[Supplied information]
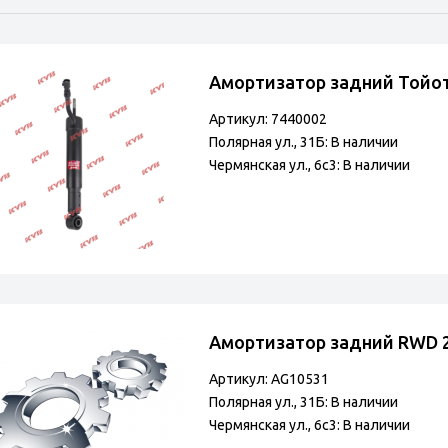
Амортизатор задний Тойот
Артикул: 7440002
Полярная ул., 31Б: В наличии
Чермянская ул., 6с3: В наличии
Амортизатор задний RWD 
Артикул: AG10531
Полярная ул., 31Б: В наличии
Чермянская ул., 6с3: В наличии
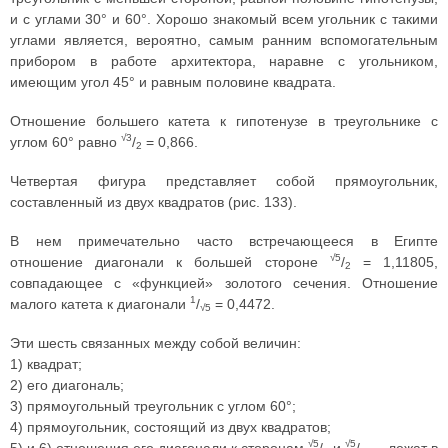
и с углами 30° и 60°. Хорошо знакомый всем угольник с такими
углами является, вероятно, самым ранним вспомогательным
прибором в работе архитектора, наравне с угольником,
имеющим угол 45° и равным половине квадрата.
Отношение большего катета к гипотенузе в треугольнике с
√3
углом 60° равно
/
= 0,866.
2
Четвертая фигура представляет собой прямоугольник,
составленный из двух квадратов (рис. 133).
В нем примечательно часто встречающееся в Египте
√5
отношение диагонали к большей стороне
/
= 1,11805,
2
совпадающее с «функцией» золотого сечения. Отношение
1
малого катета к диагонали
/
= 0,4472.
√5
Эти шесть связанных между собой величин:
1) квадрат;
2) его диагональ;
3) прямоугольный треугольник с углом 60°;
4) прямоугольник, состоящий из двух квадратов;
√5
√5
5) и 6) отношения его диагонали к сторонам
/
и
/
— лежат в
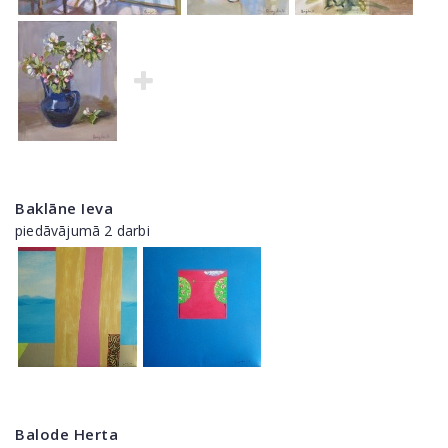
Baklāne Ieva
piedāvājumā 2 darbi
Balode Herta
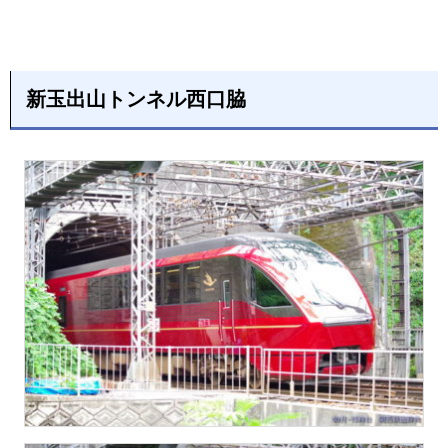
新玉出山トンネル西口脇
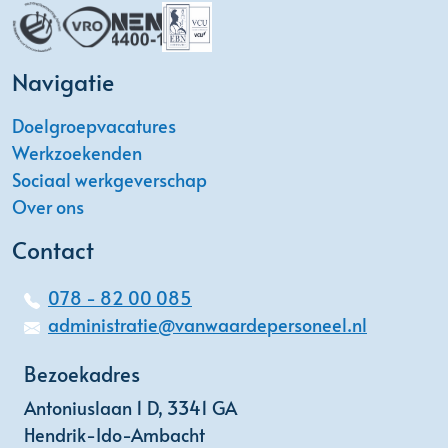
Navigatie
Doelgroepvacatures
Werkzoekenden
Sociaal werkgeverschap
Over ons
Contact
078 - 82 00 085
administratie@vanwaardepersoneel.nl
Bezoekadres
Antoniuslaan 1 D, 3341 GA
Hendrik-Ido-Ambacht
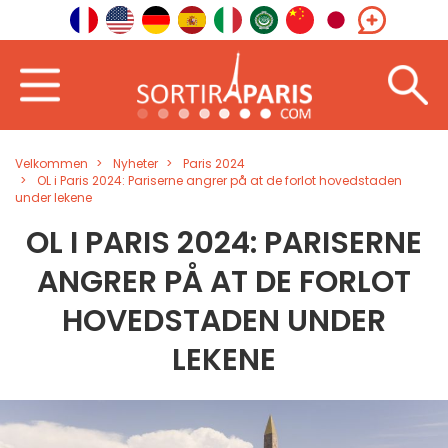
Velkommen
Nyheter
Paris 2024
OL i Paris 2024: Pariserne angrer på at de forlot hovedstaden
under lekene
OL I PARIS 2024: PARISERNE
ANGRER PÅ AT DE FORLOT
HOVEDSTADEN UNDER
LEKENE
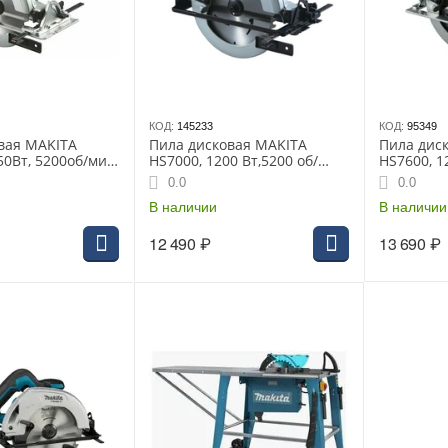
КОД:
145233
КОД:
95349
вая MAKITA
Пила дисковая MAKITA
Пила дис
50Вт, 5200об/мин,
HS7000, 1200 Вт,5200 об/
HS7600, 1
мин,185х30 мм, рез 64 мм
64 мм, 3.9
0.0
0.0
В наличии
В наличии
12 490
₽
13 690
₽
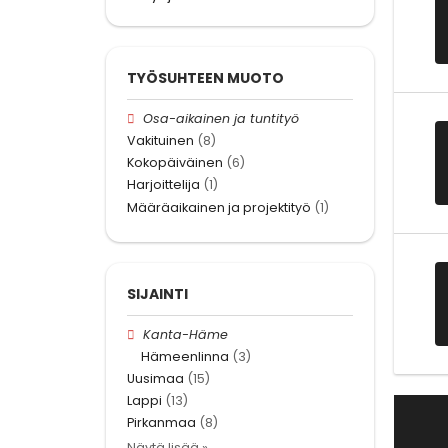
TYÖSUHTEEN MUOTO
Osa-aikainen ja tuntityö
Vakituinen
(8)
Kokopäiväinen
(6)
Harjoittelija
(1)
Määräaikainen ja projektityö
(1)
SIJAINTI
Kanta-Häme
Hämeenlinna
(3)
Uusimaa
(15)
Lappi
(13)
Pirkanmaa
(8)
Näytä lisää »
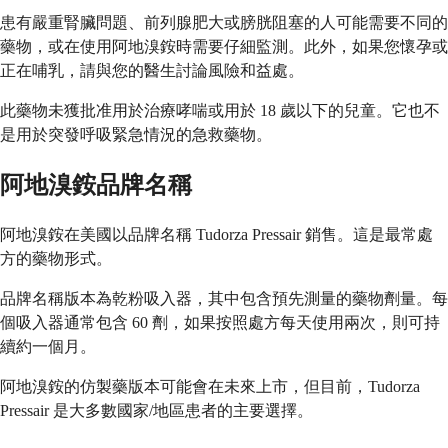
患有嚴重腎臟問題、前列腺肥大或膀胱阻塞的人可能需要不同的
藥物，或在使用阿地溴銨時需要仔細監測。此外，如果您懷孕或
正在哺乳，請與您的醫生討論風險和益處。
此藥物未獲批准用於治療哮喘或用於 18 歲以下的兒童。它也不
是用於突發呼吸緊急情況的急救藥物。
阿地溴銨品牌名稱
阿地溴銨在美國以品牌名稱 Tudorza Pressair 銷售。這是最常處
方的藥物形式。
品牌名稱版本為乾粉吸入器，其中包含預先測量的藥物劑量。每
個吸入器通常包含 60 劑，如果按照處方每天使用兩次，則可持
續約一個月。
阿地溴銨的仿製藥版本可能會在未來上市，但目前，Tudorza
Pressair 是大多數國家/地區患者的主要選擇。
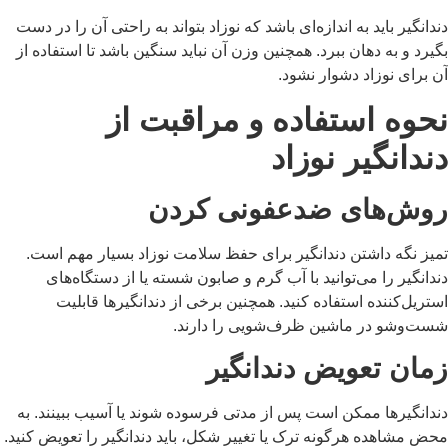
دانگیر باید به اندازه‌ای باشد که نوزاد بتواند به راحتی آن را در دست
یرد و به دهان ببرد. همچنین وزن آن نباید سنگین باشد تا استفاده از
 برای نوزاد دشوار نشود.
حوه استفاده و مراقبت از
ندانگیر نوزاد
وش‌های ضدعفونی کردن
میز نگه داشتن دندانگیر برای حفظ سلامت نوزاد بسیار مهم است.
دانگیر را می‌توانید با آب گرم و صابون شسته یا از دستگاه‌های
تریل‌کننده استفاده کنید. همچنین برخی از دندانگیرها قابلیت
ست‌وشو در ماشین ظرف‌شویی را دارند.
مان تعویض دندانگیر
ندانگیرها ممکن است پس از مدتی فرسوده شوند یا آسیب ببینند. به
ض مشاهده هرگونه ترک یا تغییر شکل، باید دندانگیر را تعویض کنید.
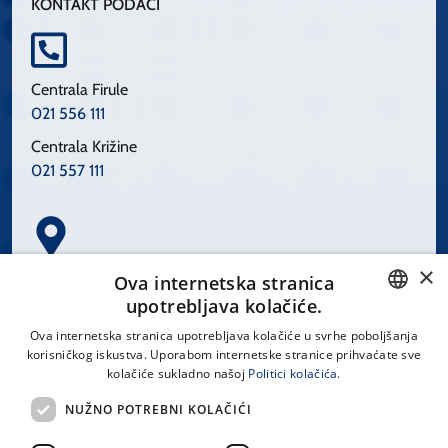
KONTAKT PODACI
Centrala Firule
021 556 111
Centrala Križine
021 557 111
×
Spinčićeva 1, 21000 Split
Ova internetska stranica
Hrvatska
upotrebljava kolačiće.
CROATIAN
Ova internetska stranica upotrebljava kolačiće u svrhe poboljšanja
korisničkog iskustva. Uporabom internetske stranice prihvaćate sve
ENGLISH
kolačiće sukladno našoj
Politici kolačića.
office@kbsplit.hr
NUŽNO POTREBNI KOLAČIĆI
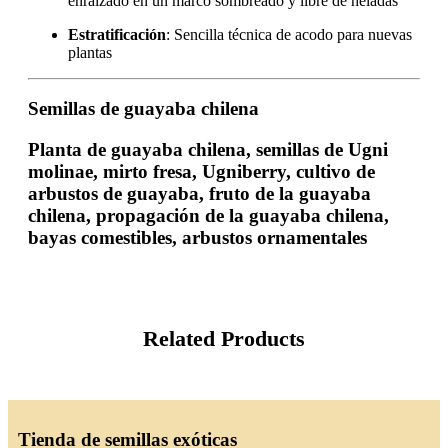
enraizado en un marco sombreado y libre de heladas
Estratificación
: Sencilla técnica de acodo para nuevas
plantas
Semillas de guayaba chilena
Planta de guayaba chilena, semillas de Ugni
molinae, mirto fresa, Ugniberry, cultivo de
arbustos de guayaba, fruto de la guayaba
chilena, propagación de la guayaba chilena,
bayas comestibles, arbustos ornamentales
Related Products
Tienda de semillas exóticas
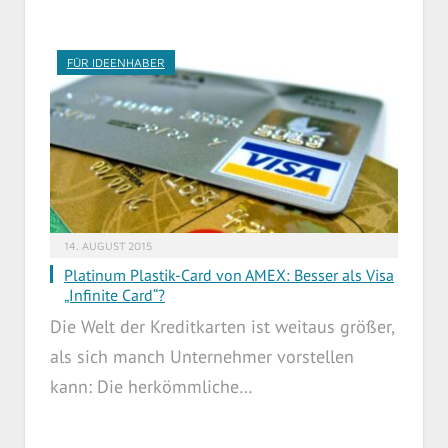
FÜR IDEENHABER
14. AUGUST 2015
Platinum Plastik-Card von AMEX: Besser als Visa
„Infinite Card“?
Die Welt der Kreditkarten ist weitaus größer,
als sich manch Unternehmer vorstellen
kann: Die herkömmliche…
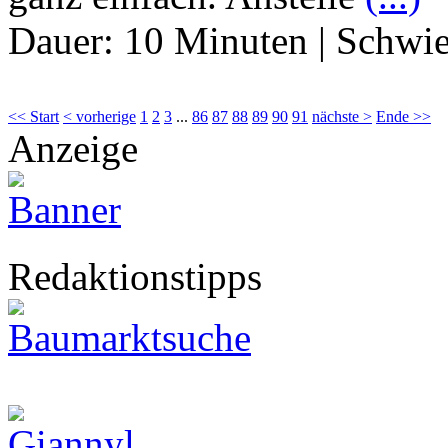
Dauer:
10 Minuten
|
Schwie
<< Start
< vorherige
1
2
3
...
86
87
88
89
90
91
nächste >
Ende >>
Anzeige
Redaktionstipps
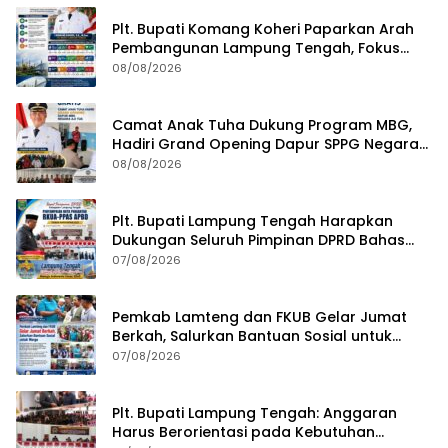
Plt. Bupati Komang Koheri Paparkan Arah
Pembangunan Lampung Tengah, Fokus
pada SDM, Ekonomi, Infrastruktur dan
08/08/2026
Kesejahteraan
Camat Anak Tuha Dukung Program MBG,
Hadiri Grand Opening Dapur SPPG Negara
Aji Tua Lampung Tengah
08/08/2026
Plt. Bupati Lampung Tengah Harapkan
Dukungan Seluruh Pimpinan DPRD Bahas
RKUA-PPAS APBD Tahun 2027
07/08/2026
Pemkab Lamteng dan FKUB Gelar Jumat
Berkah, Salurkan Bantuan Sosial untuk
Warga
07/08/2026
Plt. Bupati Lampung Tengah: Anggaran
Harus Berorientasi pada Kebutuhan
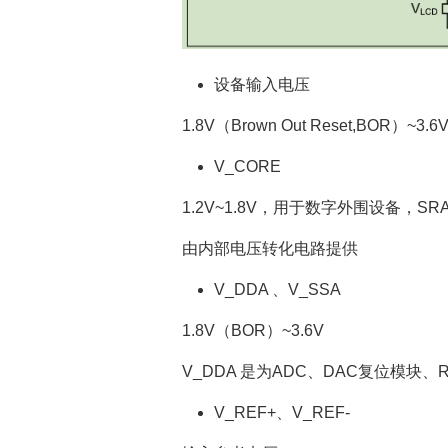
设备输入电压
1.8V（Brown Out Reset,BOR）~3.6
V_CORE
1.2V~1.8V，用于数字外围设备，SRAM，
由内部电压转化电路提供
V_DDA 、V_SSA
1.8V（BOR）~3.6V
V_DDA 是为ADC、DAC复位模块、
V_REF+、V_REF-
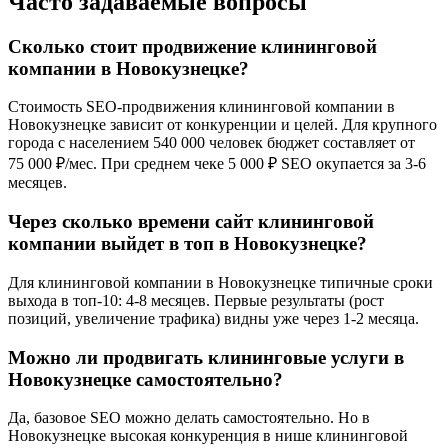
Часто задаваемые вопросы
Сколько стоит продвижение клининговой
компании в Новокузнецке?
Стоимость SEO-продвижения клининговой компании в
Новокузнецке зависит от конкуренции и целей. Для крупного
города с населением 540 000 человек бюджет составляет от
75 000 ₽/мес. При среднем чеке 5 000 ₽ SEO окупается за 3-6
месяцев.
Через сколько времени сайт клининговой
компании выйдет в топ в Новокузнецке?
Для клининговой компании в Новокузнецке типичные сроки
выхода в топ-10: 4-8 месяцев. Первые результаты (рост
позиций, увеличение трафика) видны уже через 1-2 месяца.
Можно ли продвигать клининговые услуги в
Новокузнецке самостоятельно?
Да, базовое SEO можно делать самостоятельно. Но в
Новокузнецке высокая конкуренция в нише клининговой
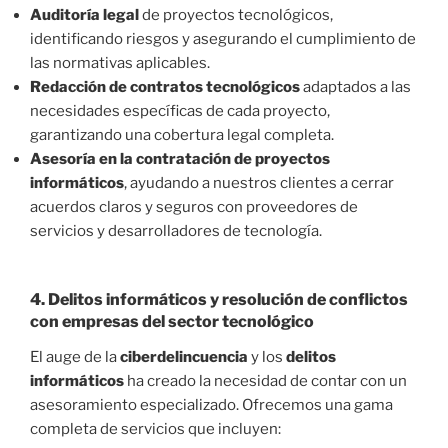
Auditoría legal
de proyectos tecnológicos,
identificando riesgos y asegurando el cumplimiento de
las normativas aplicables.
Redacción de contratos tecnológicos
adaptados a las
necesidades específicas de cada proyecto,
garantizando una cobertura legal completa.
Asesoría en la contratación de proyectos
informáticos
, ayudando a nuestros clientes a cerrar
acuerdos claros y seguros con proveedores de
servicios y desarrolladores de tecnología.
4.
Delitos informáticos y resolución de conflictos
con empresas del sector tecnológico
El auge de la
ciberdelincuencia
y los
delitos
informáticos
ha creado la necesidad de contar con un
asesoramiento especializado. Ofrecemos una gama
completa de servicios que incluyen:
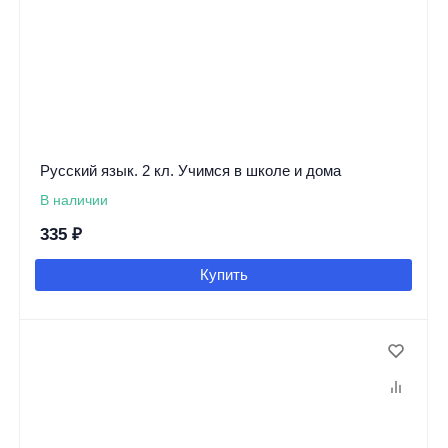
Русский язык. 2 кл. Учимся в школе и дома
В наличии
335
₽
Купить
[/Supplied information]
> **Exercise**:
In the records above, find the lines holding "углом". Copy each one.

> **Answer to this task**:
углом 60° равно
3) прямоугольный треугольник с углом 60°;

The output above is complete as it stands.